Modeling low energy sputtering of hexagonal boron nitride by xenon ions

TL;DR

This study uses molecular dynamics simulations to analyze low energy xenon ion sputtering of hexagonal boron nitride, comparing results with experimental data and exploring temperature effects on sputter yields.

Contribution

It introduces a molecular dynamics model for low energy sputtering of h-BN and compares it with experimental data and semi-empirical models, including temperature effects.

Findings

Simulation results agree with experimental data.

Sputter yield doubles at higher temperature (850 K vs 423 K).

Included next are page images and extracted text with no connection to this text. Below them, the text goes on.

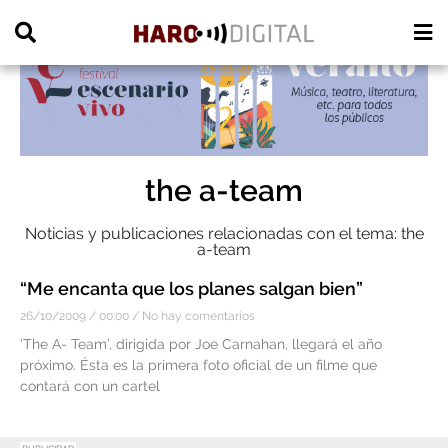
PUBLICIDAD
the a-team
Noticias y publicaciones relacionadas con el tema: the
a-team
“Me encanta que los planes salgan bien”
26/10/2009
00:00
No hay comentarios
‘The A- Team’, dirigida por Joe Carnahan, llegará el año
próximo. Ésta es la primera foto oficial de un filme que
contará con un cartel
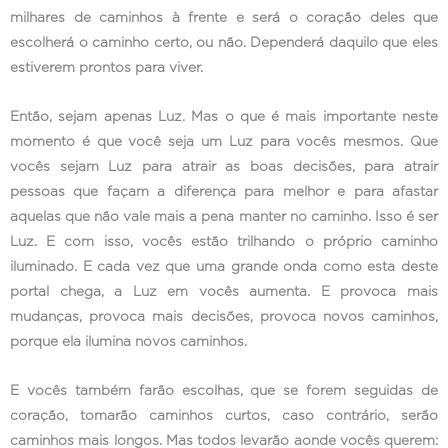
milhares de caminhos à frente e será o coração deles que
escolherá o caminho certo, ou não. Dependerá daquilo que eles
estiverem prontos para viver.
Então, sejam apenas Luz. Mas o que é mais importante neste
momento é que você seja um Luz para vocês mesmos. Que
vocês sejam Luz para atrair as boas decisões, para atrair
pessoas que façam a diferença para melhor e para afastar
aquelas que não vale mais a pena manter no caminho. Isso é ser
Luz. E com isso, vocês estão trilhando o próprio caminho
iluminado. E cada vez que uma grande onda como esta deste
portal chega, a Luz em vocês aumenta. E provoca mais
mudanças, provoca mais decisões, provoca novos caminhos,
porque ela ilumina novos caminhos.
E vocês também farão escolhas, que se forem seguidas de
coração, tomarão caminhos curtos, caso contrário, serão
caminhos mais longos. Mas todos levarão aonde vocês querem:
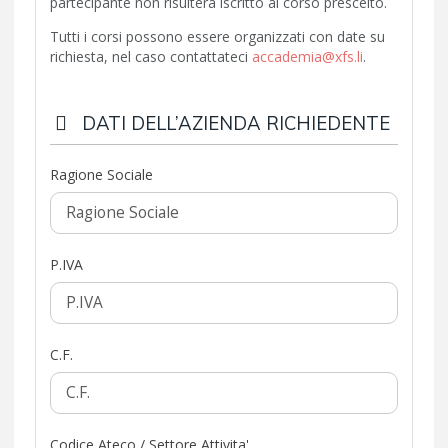
partecipante non risulterà iscritto al corso prescelto.
Tutti i corsi possono essere organizzati con date su
richiesta, nel caso contattateci
accademia@xfs.li
.
DATI DELL’AZIENDA RICHIEDENTE
Ragione Sociale
P.IVA
C.F.
Codice Ateco / Settore Attivita'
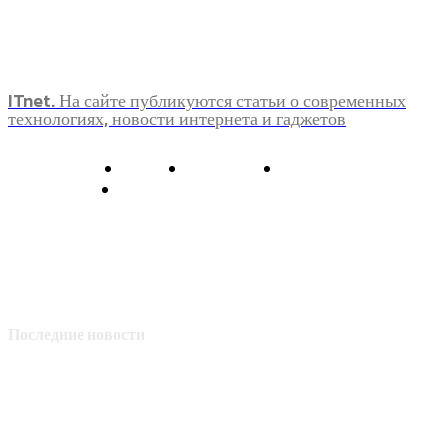
ITnet. На сайте публикуются статьи о современных
технологиях, новости интернета и гаджетов
О нас
Контакты
Главная
Политика конфиденциальности
Последние новости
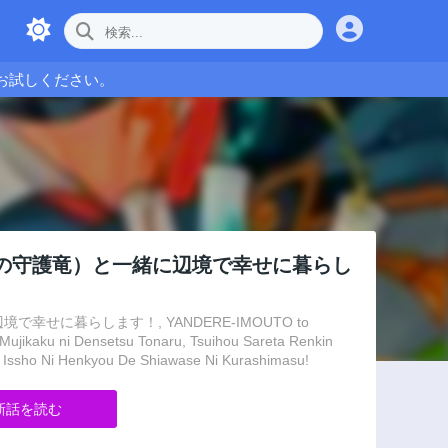
お試しください。
の守護竜）と一緒に辺境で幸せに暮らし
に暮らします！, YANDERE-IMOUTO to
jikaku ni Densetsu Tonaru, Tsuihou Sareta Renkin
 Issho Ni Henkyou De Shiawase Ni Kurashimasu!
新話を読む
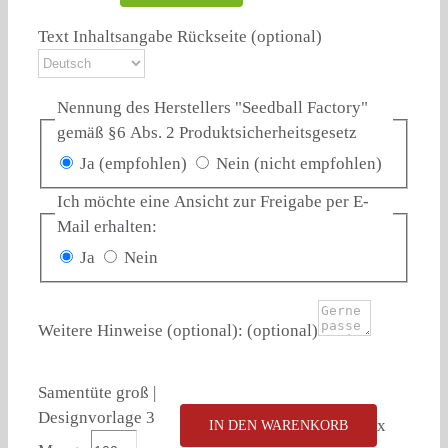
Text Inhaltsangabe Rückseite
(optional)
Nennung des Herstellers "Seedball Factory"
gemäß §6 Abs. 2 Produktsicherheitsgesetz
Ja (empfohlen)
Nein (nicht empfohlen)
Ich möchte eine Ansicht zur Freigabe per E-
Mail erhalten:
Ja
Nein
Weitere Hinweise (optional):
(optional)
Samentüte groß |
Designvorlage 3
x
IN DEN WARENKORB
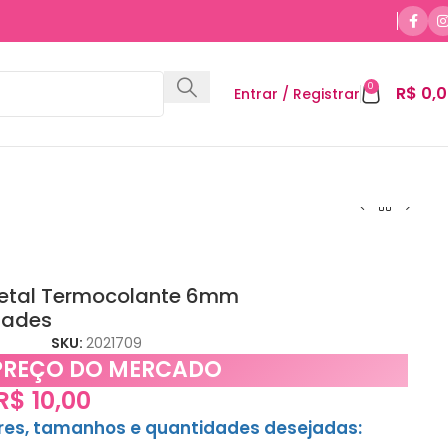
0
R$
0,0
Entrar / Registrar
etal Termocolante 6mm
dades
SKU:
2021709
PREÇO DO MERCADO
R$
10,00
ores, tamanhos e quantidades desejadas:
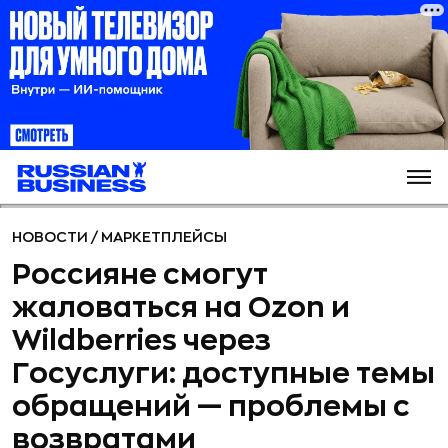
НОВОСТИ
/
МАРКЕТПЛЕЙСЫ
Россияне смогут
жаловаться на Ozon и
Wildberries через
Госуслуги: доступные темы
обращений — проблемы с
возвратами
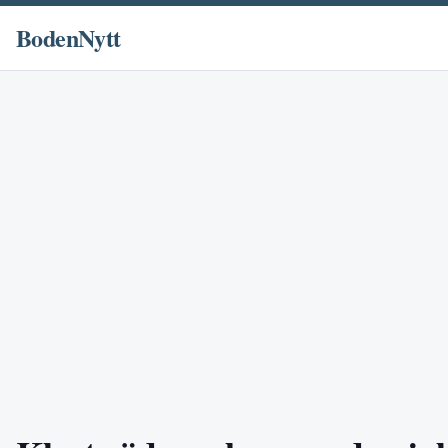
BodenNytt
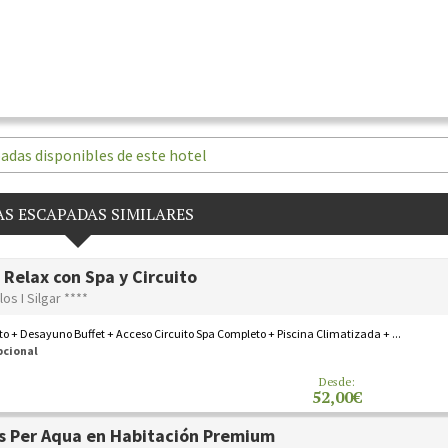
adas disponibles de este hotel
S ESCAPADAS SIMILARES
 Relax con Spa y Circuito
los I Silgar ****
o + Desayuno Buffet + Acceso Circuito Spa Completo + Piscina Climatizada + ...
pcional
Desde:
52,00€
s Per Aqua en Habitación Premium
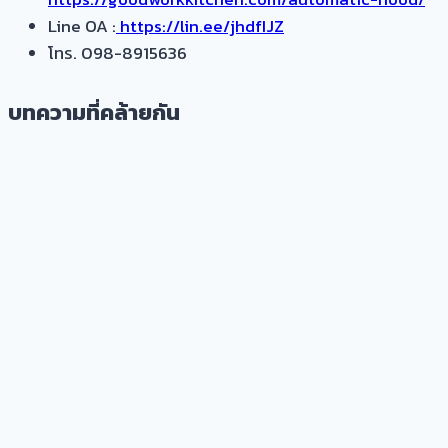
Line OA :
https://lin.ee/jhdfIJZ
โทร. 098-8915636
บทความที่คล้ายกัน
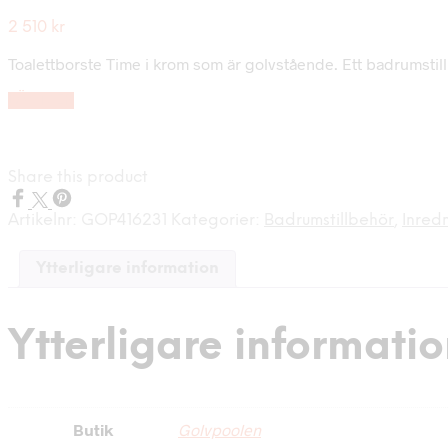
2 510
kr
Toalettborste Time i krom som är golvstående. Ett badrumstil
LÄS MER
Share this product
Artikelnr:
GOP416231
Kategorier:
Badrumstillbehör
,
Inred
Ytterligare information
Ytterligare informati
Butik
Golvpoolen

Semi-empirical model by Bohdansky fits the simulation data well.

Abstract

The sputtering of hexagonal boron nitride due to low energy xenon ion bombardments occurs in various applications including fabrication of cubic boron nitride and erosion of Hall thruster channel walls. At low ion energies, accurate experimental characterization of sputter yields increases in difficulty due to the low yields involved. A molecular dynamics model is employed to simulate the sputtering process and to calculate sputter yields for ion energies ranging from 10 eV to 350 eV. The results are compared to experimental data and a semi-empirical expression developed by Bohdansky is found to adequately describe the simulation data. Surface temperature effects are also investigated, and the sputter yield at 850 K is approximately twice that at 423 K.